STRAND Aligner

An implementation of the HTML alignment algorithm of STRAND:

P. Resnik and N. A Smith. The web as a parallel corpus. Computational Linguistics, 29(3):349-380, 2003.

This also contains an implementation of the Gale and Church sentence alignment algorithm:

W. A. Gale and K. W. Church. A program for aligning sentences in bilingual corpora. Computational Linguistics, 19:75-102, March 1993.

Installation prerequisites

NOTE: You might need sudo permissions for some of the steps below.

pip install numpy
pip install cython
pip install beautifulsoup4
sudo apt-get install libxml2-dev libxslt-dev python-dev
pip install lxml
apt-get install python-scipy
pip install nltk
open python shell
import nltk
nltk.download()
type in 'd' for download, and enter 'punkt'
checkout maxent from https://github.com/lzhang10/maxent.git
cd into maxent folder
follow the installation instructions here https://github.com/lzhang10/maxent/blob/master/INSTALL. This will install c++ maxent lib.
cd into python dir within maxent, and follow installation instructions in README file.

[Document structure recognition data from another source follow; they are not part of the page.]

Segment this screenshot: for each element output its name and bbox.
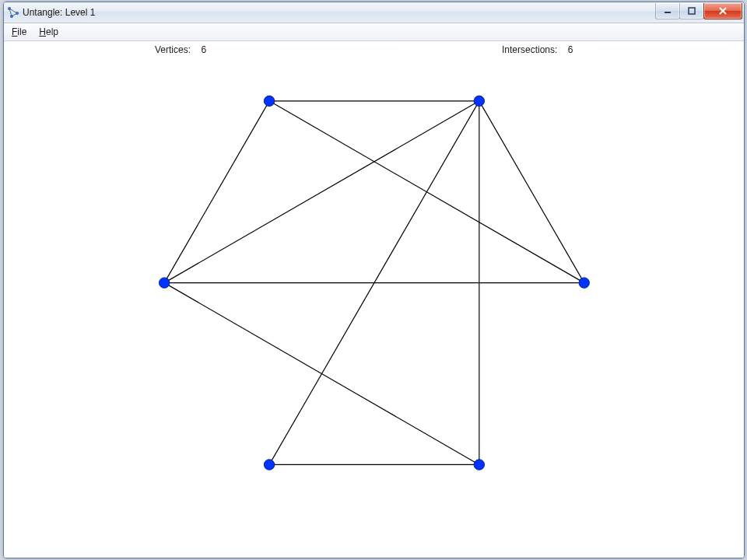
svg-point-4	[16, 12, 19, 15]
vertices-label: Vertices:	[155, 44, 191, 55]
intersections-label: Intersections:	[502, 44, 557, 55]
titlebar[interactable]: Untangle: Level 1	[4, 2, 744, 23]
graph-svg	[4, 58, 744, 558]
menu-file[interactable]: File	[7, 25, 31, 39]
intersections-readout: Intersections: 6	[502, 44, 573, 55]
svg-rect-7	[689, 8, 695, 14]
graph-vertex[interactable]	[474, 96, 484, 106]
window-title: Untangle: Level 1	[23, 7, 656, 18]
minimize-icon	[664, 7, 672, 15]
close-icon	[718, 7, 728, 15]
graph-vertex[interactable]	[264, 96, 274, 106]
graph-canvas[interactable]	[4, 58, 744, 558]
info-bar: Vertices: 6 Intersections: 6	[4, 41, 744, 58]
graph-vertex[interactable]	[264, 460, 274, 470]
graph-vertex[interactable]	[474, 460, 484, 470]
maximize-button[interactable]	[679, 3, 704, 19]
app-window: Untangle: Level 1 File Help	[3, 2, 745, 558]
vertices-readout: Vertices: 6	[155, 44, 206, 55]
vertices-value: 6	[201, 44, 206, 55]
svg-point-3	[8, 7, 11, 10]
graph-vertex[interactable]	[579, 278, 589, 288]
app-icon	[7, 6, 19, 19]
graph-edge	[479, 101, 584, 283]
minimize-button[interactable]	[655, 3, 680, 19]
graph-edges	[164, 101, 584, 465]
graph-vertex[interactable]	[159, 278, 169, 288]
svg-point-5	[10, 15, 13, 18]
maximize-icon	[688, 7, 696, 15]
menu-help[interactable]: Help	[34, 25, 63, 39]
svg-rect-6	[665, 12, 671, 13]
close-button[interactable]	[703, 3, 742, 19]
graph-edge	[164, 101, 269, 283]
graph-edge	[164, 283, 479, 465]
intersections-value: 6	[568, 44, 573, 55]
window-controls	[656, 3, 742, 19]
menubar: File Help	[4, 23, 744, 41]
graph-edge	[164, 101, 479, 283]
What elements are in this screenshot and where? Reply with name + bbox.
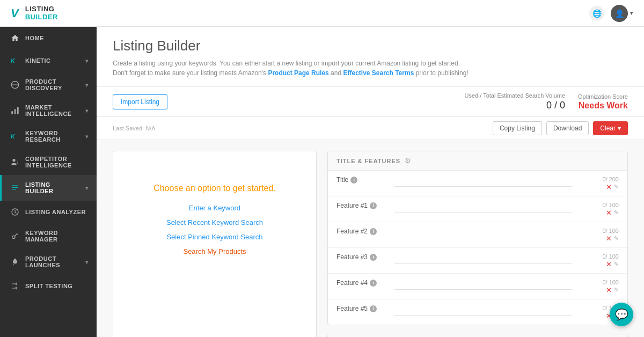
sidebar: Home K Kinetic ▾ Product Discovery ▾ Mar… [0,27,97,337]
field-label: Feature #3 [336,253,368,261]
sidebar-item-label: Market Intelligence [25,104,80,117]
svg-text:K: K [11,57,16,64]
info-icon[interactable]: i [370,254,377,261]
sidebar-item-market-intelligence[interactable]: Market Intelligence ▾ [0,98,97,123]
chevron-icon: ▾ [85,108,89,114]
right-panel: TITLE & FEATURES ⚙ Title i 0/ 20 [327,151,628,337]
edit-icon[interactable]: ✎ [614,184,619,191]
chat-button[interactable]: 💬 [610,303,633,326]
content-area: Choose an option to get started. Enter a… [97,140,644,337]
char-count: 0/ 100 [602,202,619,208]
field-right: 0/ 100 ✕ ✎ [576,279,619,294]
field-input-area [394,202,572,213]
sidebar-item-label: Keyword Research [25,130,80,143]
svg-rect-8 [12,185,18,186]
last-saved: Last Saved: N/A [113,125,156,131]
edit-icon[interactable]: ✎ [614,287,619,294]
import-listing-button[interactable]: Import Listing [113,94,167,109]
feature2-input[interactable] [394,228,572,238]
char-count: 0/ 200 [602,176,619,182]
globe-icon[interactable]: 🌐 [589,6,604,21]
gear-icon[interactable]: ⚙ [405,157,411,165]
chevron-icon: ▾ [85,259,89,265]
search-volume-value: 0 / 0 [465,100,566,111]
sidebar-item-listing-analyzer[interactable]: Listing Analyzer [0,201,97,223]
sidebar-item-product-launches[interactable]: Product Launches ▾ [0,249,97,275]
chevron-icon: ▾ [85,82,89,88]
info-icon[interactable]: i [350,177,357,184]
sidebar-item-label: Listing Builder [25,181,80,194]
sidebar-item-home[interactable]: Home [0,27,97,49]
clear-icon[interactable]: ✕ [606,261,612,268]
info-icon[interactable]: i [370,280,377,287]
info-icon[interactable]: i [370,305,377,312]
field-actions: ✕ ✎ [606,261,619,268]
clear-icon[interactable]: ✕ [606,184,612,191]
field-input-area [394,253,572,264]
my-products-link[interactable]: Search My Products [183,247,246,255]
field-right: 0/ 200 ✕ ✎ [576,176,619,191]
svg-rect-5 [17,107,19,114]
sidebar-item-listing-builder[interactable]: Listing Builder ▾ [0,175,97,201]
toolbar: Import Listing Used / Total Estimated Se… [97,87,644,117]
copy-listing-button[interactable]: Copy Listing [493,121,542,135]
description-section: DESCRIPTION ⚙ Description i 0/ 2 [327,334,628,337]
clear-button[interactable]: Clear ▾ [593,121,628,135]
feature3-input[interactable] [394,254,572,264]
logo-v-icon: V [11,6,19,20]
feature1-input[interactable] [394,202,572,213]
field-right: 0/ 100 ✕ ✎ [576,202,619,216]
top-nav: V LISTING BUILDER 🌐 👤 ▾ [0,0,644,27]
optimization-score-label: Optimization Score [578,93,628,100]
kinetic-icon: K [10,56,20,65]
listing-builder-icon [10,183,20,193]
svg-rect-3 [11,111,13,114]
field-input-area [394,279,572,290]
enter-keyword-link[interactable]: Enter a Keyword [189,204,240,212]
search-volume-block: Used / Total Estimated Search Volume 0 /… [465,92,566,111]
field-actions: ✕ ✎ [606,184,619,191]
field-label: Feature #5 [336,305,368,312]
split-testing-icon [10,281,20,291]
edit-icon[interactable]: ✎ [614,261,619,268]
optimization-score-value: Needs Work [578,101,628,111]
toolbar-right: Used / Total Estimated Search Volume 0 /… [465,92,628,111]
sidebar-item-keyword-research[interactable]: K Keyword Research ▾ [0,123,97,149]
title-input[interactable] [394,177,572,187]
effective-search-terms-link[interactable]: Effective Search Terms [343,69,414,77]
sidebar-item-label: Competitor Intelligence [25,156,88,169]
page-title: Listing Builder [113,38,628,54]
app-body: Home K Kinetic ▾ Product Discovery ▾ Mar… [0,27,644,337]
sidebar-item-label: Keyword Manager [25,230,88,243]
feature4-input[interactable] [394,280,572,290]
field-actions: ✕ ✎ [606,209,619,216]
field-label: Feature #1 [336,202,368,209]
field-input-area [394,176,572,187]
sidebar-item-split-testing[interactable]: Split Testing [0,275,97,297]
feature5-input[interactable] [394,305,572,316]
download-button[interactable]: Download [546,121,589,135]
product-page-rules-link[interactable]: Product Page Rules [268,69,328,77]
recent-keyword-search-link[interactable]: Select Recent Keyword Search [166,218,263,226]
sidebar-item-kinetic[interactable]: K Kinetic ▾ [0,49,97,72]
sidebar-item-product-discovery[interactable]: Product Discovery ▾ [0,72,97,98]
info-icon[interactable]: i [370,202,377,209]
clear-icon[interactable]: ✕ [606,209,612,216]
user-menu[interactable]: 👤 ▾ [611,5,633,22]
sidebar-item-competitor-intelligence[interactable]: Competitor Intelligence [0,149,97,175]
avatar[interactable]: 👤 [611,5,628,22]
edit-icon[interactable]: ✎ [614,235,619,242]
field-label: Feature #2 [336,228,368,235]
my-products-highlight: My Products [207,247,246,255]
left-panel: Choose an option to get started. Enter a… [113,151,317,337]
pinned-keyword-search-link[interactable]: Select Pinned Keyword Search [166,233,262,241]
edit-icon[interactable]: ✎ [614,209,619,216]
info-icon[interactable]: i [370,228,377,235]
sidebar-item-keyword-manager[interactable]: Keyword Manager [0,223,97,249]
clear-icon[interactable]: ✕ [606,235,612,242]
sidebar-item-label: Product Discovery [25,78,80,91]
product-launches-icon [10,257,20,267]
svg-rect-4 [14,109,16,114]
clear-icon[interactable]: ✕ [606,287,612,294]
field-right: 0/ 100 ✕ ✎ [576,228,619,242]
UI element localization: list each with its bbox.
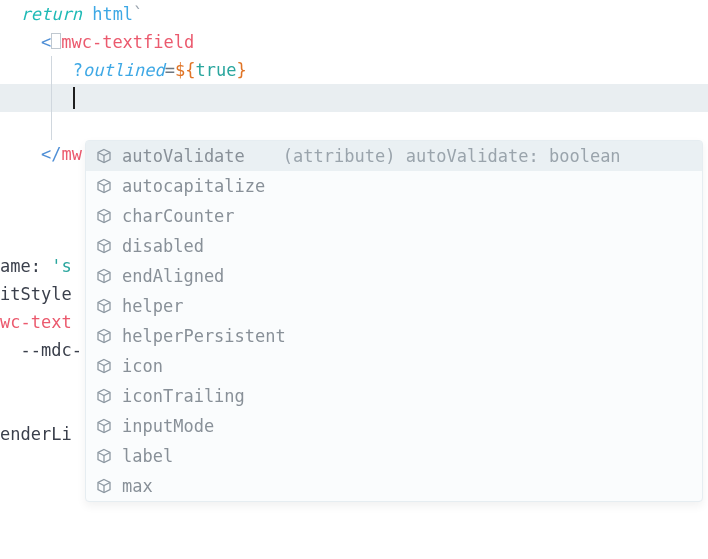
keyword-return: return (20, 0, 81, 28)
hint-name: autoValidate (406, 146, 529, 166)
autocomplete-item[interactable]: iconTrailing (86, 381, 702, 411)
equals-sign: = (165, 56, 175, 84)
field-icon (96, 448, 112, 464)
attr-prefix-question: ? (73, 56, 83, 84)
autocomplete-item[interactable]: helper (86, 291, 702, 321)
template-expr-open: ${ (175, 56, 195, 84)
autocomplete-label: helper (122, 292, 183, 320)
tag-name: mwc-textfield (61, 28, 194, 56)
closing-tag-partial: mw (61, 140, 81, 168)
colon: : (31, 252, 51, 280)
code-line-5 (0, 112, 708, 140)
autocomplete-label: helperPersistent (122, 322, 286, 350)
peek-fn-name: enderLi (0, 420, 72, 448)
field-icon (96, 178, 112, 194)
autocomplete-item[interactable]: disabled (86, 231, 702, 261)
hint-type: : boolean (528, 146, 620, 166)
autocomplete-item-selected[interactable]: autoValidate (attribute) autoValidate: b… (86, 141, 702, 171)
autocomplete-label: endAligned (122, 262, 224, 290)
autocomplete-item[interactable]: endAligned (86, 261, 702, 291)
field-icon (96, 268, 112, 284)
autocomplete-item[interactable]: label (86, 441, 702, 471)
autocomplete-label: label (122, 442, 173, 470)
template-expr-close: } (237, 56, 247, 84)
field-icon (96, 388, 112, 404)
autocomplete-item[interactable]: inputMode (86, 411, 702, 441)
autocomplete-label: inputMode (122, 412, 214, 440)
hint-prefix: (attribute) (283, 146, 406, 166)
code-line-1: return html` (0, 0, 708, 28)
field-icon (96, 208, 112, 224)
field-icon (96, 418, 112, 434)
field-icon (96, 328, 112, 344)
angle-open: < (41, 28, 51, 56)
code-line-3: ?outlined=${true} (0, 56, 708, 84)
active-line[interactable] (0, 84, 708, 112)
autocomplete-item[interactable]: helperPersistent (86, 321, 702, 351)
peek-text: itStyle (0, 280, 72, 308)
field-icon (96, 358, 112, 374)
autocomplete-popup[interactable]: autoValidate (attribute) autoValidate: b… (85, 140, 703, 502)
field-icon (96, 478, 112, 494)
autocomplete-label: max (122, 472, 153, 500)
autocomplete-item[interactable]: max (86, 471, 702, 501)
code-line-2: <mwc-textfield (0, 28, 708, 56)
text-cursor (73, 87, 75, 109)
attr-name: outlined (83, 56, 165, 84)
autocomplete-label: iconTrailing (122, 382, 245, 410)
fold-marker[interactable] (51, 33, 61, 49)
peek-key: ame (0, 252, 31, 280)
boolean-true: true (196, 56, 237, 84)
backtick: ` (133, 0, 143, 28)
field-icon (96, 148, 112, 164)
tagged-template-html: html (92, 0, 133, 28)
autocomplete-item[interactable]: autocapitalize (86, 171, 702, 201)
autocomplete-label: autoValidate (122, 142, 245, 170)
peek-tag: wc-text (0, 308, 72, 336)
autocomplete-label: charCounter (122, 202, 235, 230)
autocomplete-hint: (attribute) autoValidate: boolean (283, 142, 621, 170)
autocomplete-label: disabled (122, 232, 204, 260)
field-icon (96, 238, 112, 254)
peek-string: 's (51, 252, 71, 280)
peek-cssvar: --mdc- (20, 336, 81, 364)
autocomplete-label: icon (122, 352, 163, 380)
autocomplete-item[interactable]: icon (86, 351, 702, 381)
autocomplete-label: autocapitalize (122, 172, 265, 200)
autocomplete-item[interactable]: charCounter (86, 201, 702, 231)
field-icon (96, 298, 112, 314)
angle-close-open: </ (41, 140, 61, 168)
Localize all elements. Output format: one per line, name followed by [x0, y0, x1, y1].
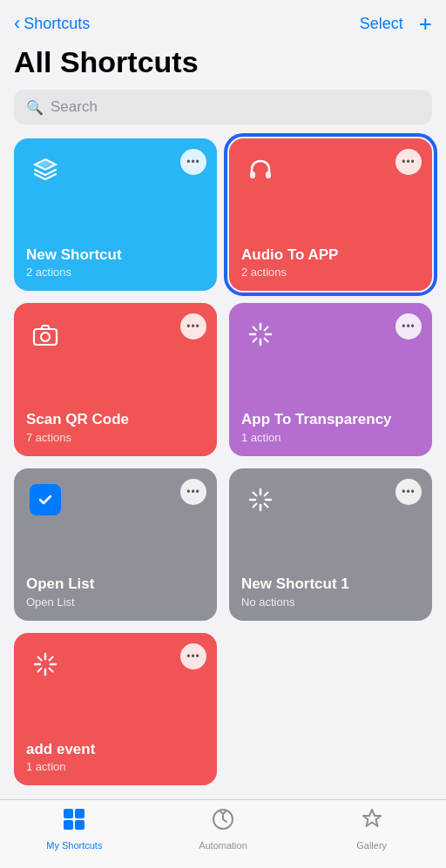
add-button[interactable]: +	[419, 12, 432, 35]
back-label: Shortcuts	[24, 15, 90, 33]
card-icon-add-event	[26, 645, 64, 683]
card-menu-new-shortcut[interactable]: •••	[180, 149, 206, 175]
svg-line-10	[265, 327, 268, 331]
card-menu-scan-qr-code[interactable]: •••	[180, 313, 206, 340]
svg-line-26	[50, 656, 53, 660]
svg-rect-1	[266, 172, 271, 178]
card-title-new-shortcut: New Shortcut	[26, 246, 205, 264]
page-title: All Shortcuts	[0, 42, 446, 90]
card-new-shortcut-1[interactable]: •••New Shortcut 1No actions	[229, 468, 432, 621]
card-menu-audio-to-app[interactable]: •••	[395, 149, 422, 175]
card-audio-to-app[interactable]: •••Audio To APP2 actions	[229, 138, 432, 291]
svg-line-16	[253, 492, 257, 495]
card-title-open-list: Open List	[26, 575, 205, 593]
svg-line-27	[38, 668, 42, 671]
tab-label-my-shortcuts: My Shortcuts	[46, 840, 102, 851]
card-open-list[interactable]: •••Open ListOpen List	[14, 468, 217, 621]
card-icon-open-list	[26, 481, 64, 519]
card-icon-app-to-transparency	[241, 315, 280, 353]
svg-line-17	[265, 503, 268, 507]
ellipsis-icon: •••	[186, 650, 200, 663]
svg-point-3	[41, 333, 50, 341]
back-chevron-icon: ‹	[14, 14, 20, 33]
tab-label-automation: Automation	[199, 840, 247, 851]
svg-line-25	[50, 668, 53, 671]
svg-line-9	[265, 339, 268, 342]
svg-rect-31	[75, 820, 84, 830]
tab-icon-my-shortcuts	[62, 807, 86, 838]
card-icon-new-shortcut	[26, 151, 64, 189]
ellipsis-icon: •••	[402, 486, 416, 498]
card-menu-app-to-transparency[interactable]: •••	[395, 313, 422, 340]
select-button[interactable]: Select	[360, 15, 403, 33]
card-subtitle-app-to-transparency: 1 action	[241, 431, 420, 444]
search-bar[interactable]: 🔍 Search	[14, 90, 432, 124]
svg-rect-29	[75, 809, 84, 818]
back-button[interactable]: ‹ Shortcuts	[14, 14, 90, 33]
tab-icon-gallery	[360, 807, 384, 838]
card-menu-add-event[interactable]: •••	[180, 643, 206, 670]
card-app-to-transparency[interactable]: •••App To Transparency1 action	[229, 303, 432, 455]
svg-line-11	[253, 339, 257, 342]
card-new-shortcut[interactable]: •••New Shortcut2 actions	[14, 138, 217, 291]
card-subtitle-scan-qr-code: 7 actions	[26, 431, 205, 444]
card-icon-scan-qr-code	[26, 315, 64, 353]
svg-rect-0	[250, 172, 255, 178]
tab-icon-automation	[211, 807, 235, 838]
card-subtitle-new-shortcut: 2 actions	[26, 266, 205, 279]
svg-rect-30	[64, 820, 73, 830]
tab-automation[interactable]: Automation	[188, 807, 258, 851]
card-title-add-event: add event	[26, 741, 205, 758]
card-title-new-shortcut-1: New Shortcut 1	[241, 575, 420, 593]
tab-label-gallery: Gallery	[356, 840, 387, 851]
search-placeholder: Search	[51, 98, 98, 116]
card-title-audio-to-app: Audio To APP	[241, 246, 420, 264]
svg-rect-28	[64, 809, 73, 818]
tab-gallery[interactable]: Gallery	[337, 807, 407, 851]
card-title-scan-qr-code: Scan QR Code	[26, 411, 205, 428]
card-menu-open-list[interactable]: •••	[180, 479, 206, 505]
card-subtitle-open-list: Open List	[26, 595, 205, 609]
ellipsis-icon: •••	[186, 320, 200, 333]
card-subtitle-add-event: 1 action	[26, 760, 205, 773]
tab-my-shortcuts[interactable]: My Shortcuts	[39, 807, 109, 851]
svg-line-19	[253, 503, 257, 507]
card-title-app-to-transparency: App To Transparency	[241, 411, 420, 428]
svg-line-8	[253, 327, 257, 331]
shortcuts-grid: •••New Shortcut2 actions •••Audio To APP…	[0, 138, 446, 785]
card-subtitle-audio-to-app: 2 actions	[241, 266, 420, 279]
svg-rect-2	[34, 329, 57, 345]
search-icon: 🔍	[26, 99, 44, 116]
ellipsis-icon: •••	[186, 486, 200, 498]
nav-actions: Select +	[360, 12, 432, 35]
ellipsis-icon: •••	[402, 320, 416, 333]
svg-line-18	[265, 492, 268, 495]
svg-line-24	[38, 656, 42, 660]
card-add-event[interactable]: •••add event1 action	[14, 633, 217, 785]
nav-bar: ‹ Shortcuts Select +	[0, 0, 446, 42]
tab-bar: My Shortcuts Automation Gallery	[0, 799, 446, 868]
card-icon-new-shortcut-1	[241, 481, 280, 519]
card-scan-qr-code[interactable]: •••Scan QR Code7 actions	[14, 303, 217, 455]
ellipsis-icon: •••	[402, 156, 416, 168]
card-menu-new-shortcut-1[interactable]: •••	[395, 479, 422, 505]
ellipsis-icon: •••	[186, 156, 200, 168]
card-icon-audio-to-app	[241, 151, 280, 189]
card-subtitle-new-shortcut-1: No actions	[241, 595, 420, 609]
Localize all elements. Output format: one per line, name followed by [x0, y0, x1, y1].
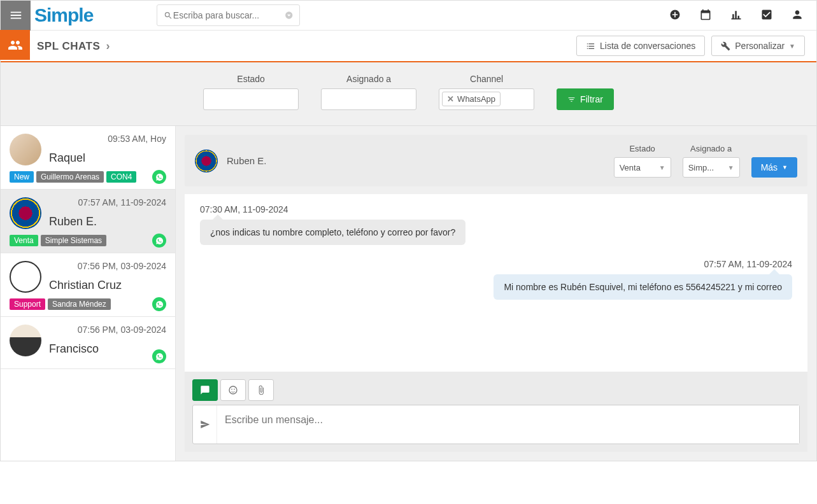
- conversation-name: Raquel: [49, 151, 166, 165]
- more-button[interactable]: Más ▼: [751, 157, 797, 178]
- conversation-time: 07:57 AM, 11-09-2024: [49, 197, 166, 207]
- svg-point-2: [229, 386, 237, 394]
- top-bar: Simple: [1, 1, 816, 31]
- filter-channel-label: Channel: [470, 74, 503, 84]
- svg-point-4: [234, 389, 235, 390]
- message-timestamp: 07:30 AM, 11-09-2024: [200, 204, 792, 214]
- chart-icon[interactable]: [730, 8, 742, 23]
- conversation-time: 07:56 PM, 03-09-2024: [49, 325, 166, 335]
- caret-down-icon: ▼: [782, 164, 788, 171]
- chat-header: Ruben E. Estado Venta ▼ Asignado a Simp.…: [185, 135, 807, 186]
- brand-logo: Simple: [34, 4, 93, 26]
- module-nav-chats[interactable]: [0, 30, 30, 60]
- status-badge: Simple Sistemas: [41, 235, 106, 246]
- conversation-item[interactable]: 07:56 PM, 03-09-2024 Christian Cruz Supp…: [1, 253, 175, 317]
- caret-down-icon: ▼: [789, 43, 795, 50]
- wrench-icon: [721, 41, 730, 51]
- message-row: 07:30 AM, 11-09-2024 ¿nos indicas tu nom…: [200, 204, 792, 245]
- filter-channel-input[interactable]: ✕ WhatsApp: [439, 88, 534, 110]
- status-badge: Sandra Méndez: [48, 298, 111, 310]
- avatar: [10, 325, 41, 356]
- message-row: 07:57 AM, 11-09-2024 Mi nombre es Rubén …: [200, 259, 792, 300]
- whatsapp-icon: [152, 234, 166, 248]
- message-bubble: Mi nombre es Rubén Esquivel, mi teléfono…: [494, 274, 792, 300]
- composer: [185, 372, 807, 452]
- avatar: [10, 134, 41, 165]
- avatar: [10, 261, 41, 293]
- conversations-list-button[interactable]: Lista de conversaciones: [576, 36, 705, 56]
- whatsapp-icon: [152, 349, 166, 363]
- conversation-list[interactable]: 09:53 AM, Hoy Raquel NewGuillermo Arenas…: [1, 126, 176, 461]
- status-badge: New: [10, 171, 34, 183]
- composer-tab-message[interactable]: [192, 379, 218, 401]
- message-bubble: ¿nos indicas tu nombre completo, teléfon…: [200, 220, 465, 245]
- filter-estado-label: Estado: [237, 74, 265, 84]
- message-timestamp: 07:57 AM, 11-09-2024: [200, 259, 792, 269]
- global-search[interactable]: [157, 4, 300, 26]
- caret-down-icon: ▼: [659, 164, 665, 171]
- module-title[interactable]: SPL CHATS ›: [37, 39, 110, 53]
- chat-estado-label: Estado: [629, 144, 655, 153]
- filter-asignado-input[interactable]: [321, 88, 416, 110]
- list-icon: [586, 41, 595, 51]
- filter-asignado-label: Asignado a: [346, 74, 391, 84]
- user-icon[interactable]: [791, 8, 804, 23]
- contact-name: Ruben E.: [227, 155, 267, 166]
- caret-down-icon: ▼: [728, 164, 734, 171]
- chevron-right-icon: ›: [106, 39, 111, 52]
- filter-estado-input[interactable]: [203, 88, 299, 110]
- status-badge: Venta: [10, 235, 38, 246]
- check-icon[interactable]: [760, 8, 773, 23]
- module-header: SPL CHATS › Lista de conversaciones Pers…: [1, 31, 816, 62]
- hamburger-menu-button[interactable]: [1, 1, 31, 31]
- chevron-down-icon[interactable]: [285, 11, 294, 20]
- status-badge: CON4: [106, 171, 136, 183]
- filter-bar: Estado Asignado a Channel ✕ WhatsApp Fil…: [1, 62, 816, 126]
- conversation-time: 07:56 PM, 03-09-2024: [49, 261, 166, 271]
- svg-point-3: [231, 389, 232, 390]
- funnel-icon: [567, 95, 576, 104]
- channel-tag: ✕ WhatsApp: [442, 92, 501, 106]
- customize-button[interactable]: Personalizar ▼: [711, 36, 805, 56]
- conversation-item[interactable]: 07:56 PM, 03-09-2024 Francisco: [1, 317, 175, 369]
- conversation-name: Francisco: [49, 342, 166, 356]
- search-icon: [164, 11, 173, 20]
- status-badge: Guillermo Arenas: [36, 171, 104, 183]
- whatsapp-icon: [152, 297, 166, 311]
- chat-asignado-select[interactable]: Simp... ▼: [683, 157, 740, 178]
- conversation-time: 09:53 AM, Hoy: [49, 134, 166, 144]
- whatsapp-icon: [152, 170, 166, 184]
- contact-avatar: [195, 150, 218, 172]
- avatar: [10, 197, 41, 229]
- filter-button[interactable]: Filtrar: [557, 88, 614, 110]
- brand-text: Simple: [34, 4, 93, 26]
- message-area[interactable]: 07:30 AM, 11-09-2024 ¿nos indicas tu nom…: [185, 194, 807, 372]
- conversation-name: Christian Cruz: [49, 279, 166, 292]
- calendar-icon[interactable]: [699, 8, 712, 23]
- add-icon[interactable]: [669, 8, 681, 23]
- top-actions: [669, 8, 816, 23]
- chat-pane: Ruben E. Estado Venta ▼ Asignado a Simp.…: [176, 126, 816, 461]
- conversation-item[interactable]: 09:53 AM, Hoy Raquel NewGuillermo Arenas…: [1, 126, 175, 190]
- conversation-item[interactable]: 07:57 AM, 11-09-2024 Ruben E. VentaSimpl…: [1, 190, 175, 253]
- status-badge: Support: [10, 298, 45, 310]
- chat-asignado-label: Asignado a: [690, 144, 732, 153]
- remove-tag-icon[interactable]: ✕: [447, 94, 454, 104]
- search-input[interactable]: [173, 10, 285, 20]
- chat-estado-select[interactable]: Venta ▼: [614, 157, 671, 178]
- composer-tab-attachment[interactable]: [248, 379, 274, 401]
- conversation-name: Ruben E.: [49, 215, 166, 228]
- message-input[interactable]: [217, 405, 799, 444]
- composer-tab-emoji[interactable]: [220, 379, 246, 401]
- send-button[interactable]: [193, 405, 217, 444]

cd into dir called 'data' under STRANDAligner. There is a folder named 'articles' that contains 360 parallel pages named 1.{en,kz}, etc.
sudo python ../strand/run_strand_batch -i articles
when the above commands completes the following will be created in 'data' directory:
- chunks_output directory - contains files 1.chunks, 2.chunks, etc. Each file contains lengths of aligned chunks from parallel texts.
- chunks_tagged_output directory - contains files 1.tagged_chunks, etc. Each file contains aligned chunks together with tags.
- df_percentage file - contains data needed for learning algorithm used in our paper.
- strand_output directory - contains files 1.{en, kz}, etc. with chunks.